Across all participants and blocks, we found an average N2pcbetween amplitude of −0.24 μV (SD = 0.37 μV), which indicated a generally stronger negative deflection in the hemisphere contralateral to the angry face stimulus compared to the ipsilateral hemisphere (see Figures 4, 5 shows the topology plot of this effect). This difference proved to be statistically significant as indicated by a one-sample one-sided t-test [t (59) = −4.9, p < 0.01, d = 0.64], suggesting the presence of a general attentional bias toward angry faces. Considering the average amplitudes separately by block and condition, the N2pc descriptively decreased in size (i.e., approached zero) over the course of the entire experiment in both the implicit and explicit training conditions. This decrease was continuous in the implicit condition, but not so in the explicit condition, where it is interrupted by a temporary shift into the opposite direction in block 2. In the control condition, the N2pc showed a steady descriptive increase in size (i.e., more negative values) with each block (see Figure 6). However, when performing the mixed two-way ANOVA with the factors Group and Block, the critical interaction of Group × Block did not reach significance [F (4,102) = 1.92, p = 0.11, ηp2 = 0.07]. Neither of the two main effects were significant (Group [F (2,51) = 0.02, p = 0.99, ηp2 < 0.01], Block [F (2,102) = 0.78, p = 0.46, ηp2 = 0.02]). Adding the SIAS and RST-PQ into the model again did not yield significant results (all ‘p’s > 0.07).
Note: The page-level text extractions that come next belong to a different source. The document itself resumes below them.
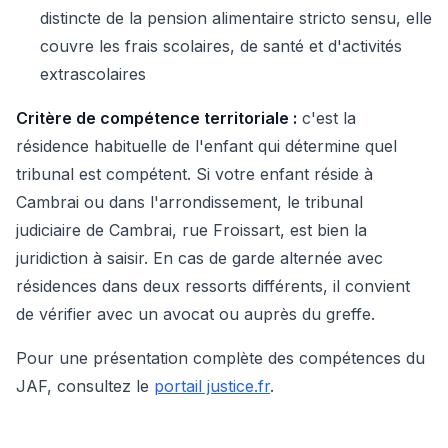
distincte de la pension alimentaire stricto sensu, elle
couvre les frais scolaires, de santé et d'activités
extrascolaires
Critère de compétence territoriale :
c'est la
résidence habituelle de l'enfant qui détermine quel
tribunal est compétent. Si votre enfant réside à
Cambrai ou dans l'arrondissement, le tribunal
judiciaire de Cambrai, rue Froissart, est bien la
juridiction à saisir. En cas de garde alternée avec
résidences dans deux ressorts différents, il convient
de vérifier avec un avocat ou auprès du greffe.
Pour une présentation complète des compétences du
JAF, consultez le
portail justice.fr
.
Figure 4. Grand average waveform of the N2pcbetween waveform and its constituents across all participants and blocks at electrode positions P7 and P8. The time window of interest (180 to 300 ms post stimulus onset) is marked in gray. The average activity contralateral to angry face stimuli (e.g., at P8 for angry/neutral distractor configuration) is shown in red (mean of P8AN, P7NA), while the corresponding ipsilateral activity is shown in blue (mean of P8NA, P7AN). The N2pcbetween (black) is the difference between contra- and ipsilateral activations.


Figure 5. Topography plot of the N2pcbetween effect across all participants and blocks. The electrode of interest (P7) is marked in red (P8 not pictured). For the purpose of this figure, difference waves from the angry/neutral and neutral/angry stimulus configurations were collapsed and mapped to the left side of the skull, such as if all angry faces had been shown in the right hemifield, when this was in fact counterbalanced.
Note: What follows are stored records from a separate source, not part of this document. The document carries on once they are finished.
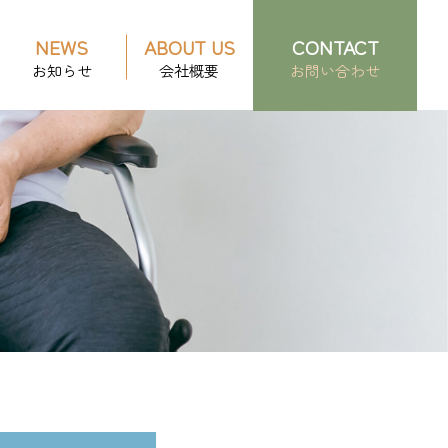
NEWS
ABOUT US
CONTACT
お知らせ
会社概要
お問い合わせ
Figure 6. Progression of the N2pcbetween over the three blocks, split by group. Each data point corresponds to the mean of the segment marked in gray in Figure 4 (regarding the black line). Error bars indicate SEM.

The split-half reliability of the N2pcbetween was estimated to be 0.82 (SD = 0.08, 95% CI [0.71, 0.89]). However, when considering the hemispheres separately (i.e., calculating the N2pc separately for trials with a left-sided vs. a right-sided angry face), these sub-measures displayed Spearman-Brown corrected reliability estimates of 0.98 (SD = 0.01, 95% CI [0.97, 0.99]) and 0.98 (SD = 0.01, 95% CI [0.96, 0.99]), respectively.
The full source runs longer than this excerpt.